Tak ada yang lebih tabah
dari hujan bulan Juni
“Halo,
Sis?”
Seperti
biasa, aku berkomunikasi dengan salah satu dari empat sahabat yang kudapat di
SMA. Menanyakan kabar, kesehatan, kuliah, dan ‘kamu’.
Ya,
sebanyak apapun aku menutup mata dan telinga dan sekeras apapun aku melawannya,
kenyataan itu tetap berdiri di tempatnya. Kenyataan bahwa hingga saat ini aku
masih dengan tabah menahan perasaan ini padamu.

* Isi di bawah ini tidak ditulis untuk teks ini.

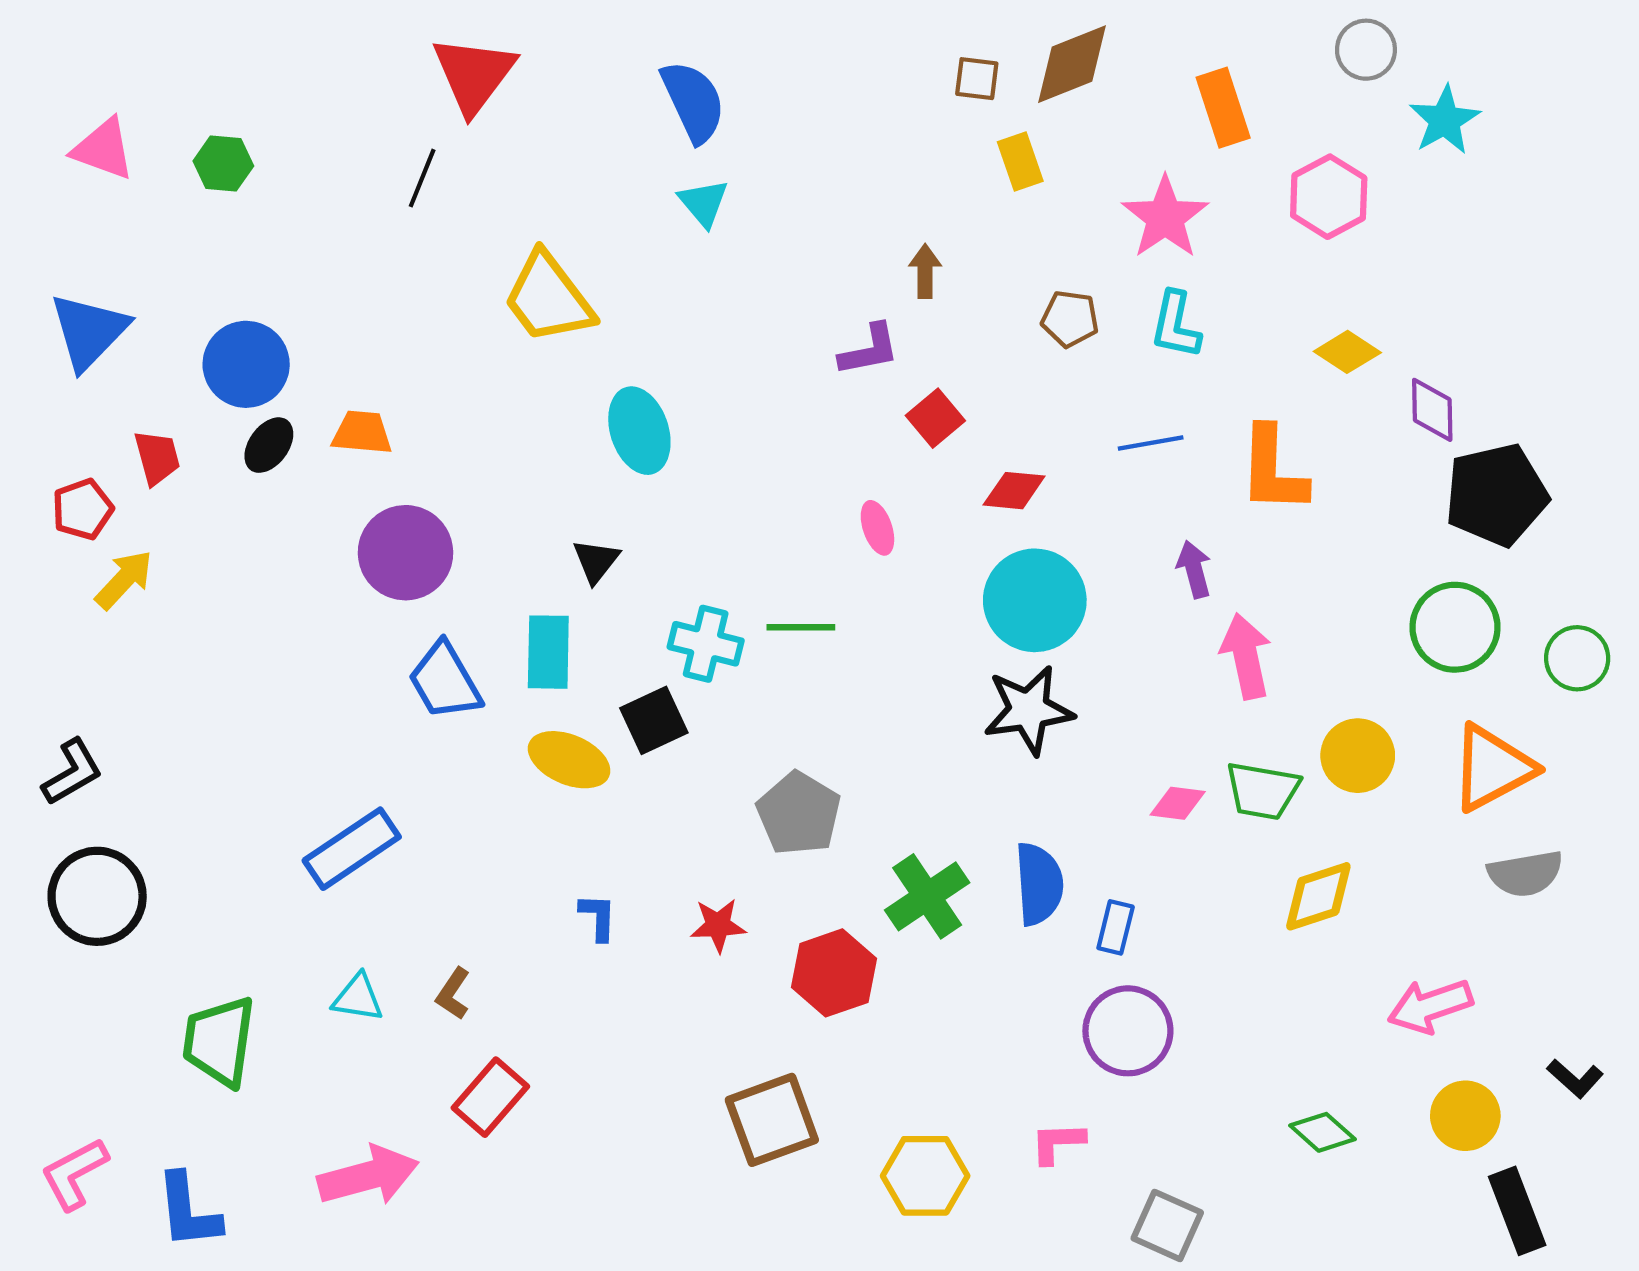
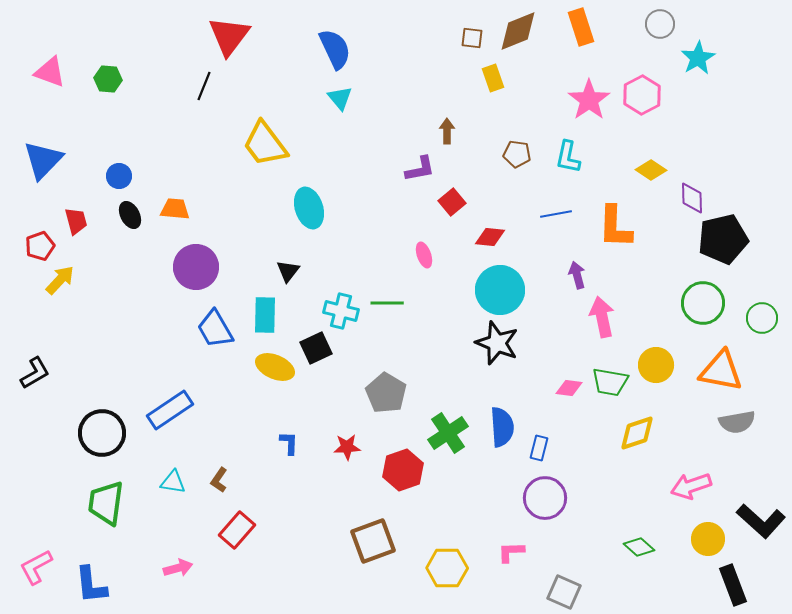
orange rectangle: (1223, 108) -> (581, 27), moved
pink star: (1165, 217) -> (589, 100), moved
blue circle: (246, 364) -> (119, 176), size x0.6
black ellipse: (269, 445) -> (130, 215), turned -64
black star: (1029, 710) -> (497, 343), turned 30
orange triangle: (1492, 768) -> (721, 371), turned 39
black circle: (97, 896) -> (102, 433), moved
black L-shape: (1575, 1078) -> (761, 521), size x1.8
pink arrow: (368, 1176) -> (178, 568), size x0.6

Sudah lewat satu tahun satu
bulan empat belas hari dari hari itu, hari dimana semua tak lagi menjadi
rahasia. Harusnya pada hari itu aku melepas semuanya, tapi kenyataannya, ada
baagian dari hatiku yang terbawa di dalam kotak kecil yang kau genggam itu.
Kau
tak akan pernah peduli. Ya, kau tidak mau tau apa serpihan yang kau bawa serta.

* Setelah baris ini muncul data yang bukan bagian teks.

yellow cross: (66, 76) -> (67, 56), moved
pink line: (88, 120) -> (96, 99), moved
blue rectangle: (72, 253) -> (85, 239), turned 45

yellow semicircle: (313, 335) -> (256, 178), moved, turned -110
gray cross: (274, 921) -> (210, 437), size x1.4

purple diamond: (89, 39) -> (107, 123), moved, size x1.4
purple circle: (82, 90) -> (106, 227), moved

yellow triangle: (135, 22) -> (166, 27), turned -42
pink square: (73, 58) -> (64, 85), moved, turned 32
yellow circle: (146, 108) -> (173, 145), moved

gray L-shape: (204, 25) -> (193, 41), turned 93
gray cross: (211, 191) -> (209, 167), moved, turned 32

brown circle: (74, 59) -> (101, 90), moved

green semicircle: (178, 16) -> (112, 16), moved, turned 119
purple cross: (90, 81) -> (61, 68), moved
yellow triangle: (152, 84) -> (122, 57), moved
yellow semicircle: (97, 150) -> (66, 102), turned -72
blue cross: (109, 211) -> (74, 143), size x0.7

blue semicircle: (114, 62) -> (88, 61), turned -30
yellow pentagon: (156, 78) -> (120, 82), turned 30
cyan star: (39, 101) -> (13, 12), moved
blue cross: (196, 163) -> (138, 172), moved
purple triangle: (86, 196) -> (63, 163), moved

Kau tak pernah mempertanyakan keberadaanku, apalagi keadaanku. Aku bukan
siapa-siapa untukmu.
Tapi,
aku selalu menyelipkan tanyaku tentangmu dalam canda tawa dengan sahabatku,
Sis. Tanya tentang kesehatanmu, tentang kuliahmu, keadaanmu.

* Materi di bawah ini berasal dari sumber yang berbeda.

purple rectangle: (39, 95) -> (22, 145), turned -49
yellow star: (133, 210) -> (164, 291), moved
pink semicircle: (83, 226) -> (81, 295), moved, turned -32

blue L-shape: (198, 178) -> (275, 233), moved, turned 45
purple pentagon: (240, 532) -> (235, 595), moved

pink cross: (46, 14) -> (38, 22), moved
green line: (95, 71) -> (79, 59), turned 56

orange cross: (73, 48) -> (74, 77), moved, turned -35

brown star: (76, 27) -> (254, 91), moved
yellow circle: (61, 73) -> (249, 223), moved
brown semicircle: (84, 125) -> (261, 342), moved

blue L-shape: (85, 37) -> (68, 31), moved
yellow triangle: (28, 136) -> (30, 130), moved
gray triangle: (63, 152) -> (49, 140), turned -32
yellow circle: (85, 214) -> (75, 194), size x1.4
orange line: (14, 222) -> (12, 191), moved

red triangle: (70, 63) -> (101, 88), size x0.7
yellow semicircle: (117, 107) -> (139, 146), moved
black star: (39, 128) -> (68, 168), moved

Dirahasiakan rintik rindunya
kepada pohon mahoni itu
“Kamu
nggak nanyain tentang dia?”
Ah,
betapa aku tidak hanya ingin bertanya tentangmu, aku bahkan ingin sekedar
melihatmu dari kejauhan. Meski kenyataannya aku sama sekali tidak berani melakukannya.
Kau tau, aku bahkan terlalu kecut untuk datang (kembali) ke kota tempat kita
menghabiskan masa pelajar, karena aku tau kamu sedang di sana.
Aku
tau, kota itu –meski kecil- cukup luas untuk memberi ruang agar kita tidak
bertemu. Tapi tetap saja, seperti kepulanganmu akhir tahun lalu, aku khawatir.
Bukannya
tidak merindukanmu. Aku rindu. Sangat, bahkan. Tanyakan pada
sahabat-sahabatkuku seberapa rindunya aku. Tapi, aku sadar, ini jenis kerinduan
yang tak kan kusampaikan padamu, pada rintik hujan.
Tak ada yang lebih bijak
dari hujan bulan Juni
“Sis, lebih baik aku udahan, aja, kayaknya.”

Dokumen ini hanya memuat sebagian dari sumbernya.